• Task details: Copy, from the material below, every line in which the word "poznać" can be found.
:: Supplied records
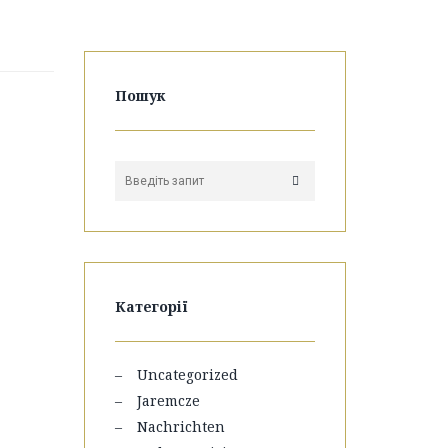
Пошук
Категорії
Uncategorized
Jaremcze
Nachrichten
::::
:: Supplied records
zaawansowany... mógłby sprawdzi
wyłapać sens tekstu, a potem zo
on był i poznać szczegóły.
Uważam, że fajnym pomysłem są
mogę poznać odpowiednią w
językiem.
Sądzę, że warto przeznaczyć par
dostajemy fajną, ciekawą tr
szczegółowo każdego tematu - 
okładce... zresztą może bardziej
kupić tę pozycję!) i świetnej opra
::::
• Task answer:
on był i poznać szczegóły.
mogę poznać odpowiednią w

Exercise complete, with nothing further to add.